## Given records
++++

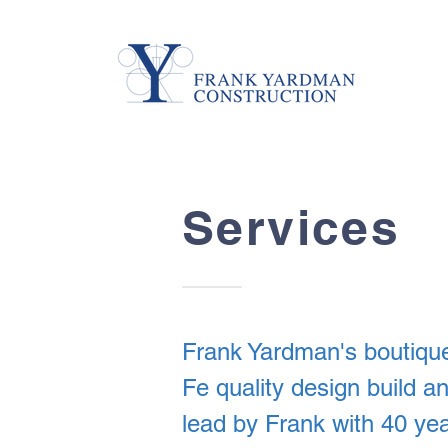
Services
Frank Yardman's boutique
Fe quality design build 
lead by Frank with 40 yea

++++

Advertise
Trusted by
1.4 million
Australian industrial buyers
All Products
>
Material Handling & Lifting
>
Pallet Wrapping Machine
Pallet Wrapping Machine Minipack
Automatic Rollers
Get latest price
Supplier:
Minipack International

++++

## What is required
Your reply is to repeat, unchanged, the lines above running from the one with "Fe quality design build" up to and including the one with "lead by Frank with 40 yea".

## Solution
Fe quality design build 
lead by Frank with 40 yea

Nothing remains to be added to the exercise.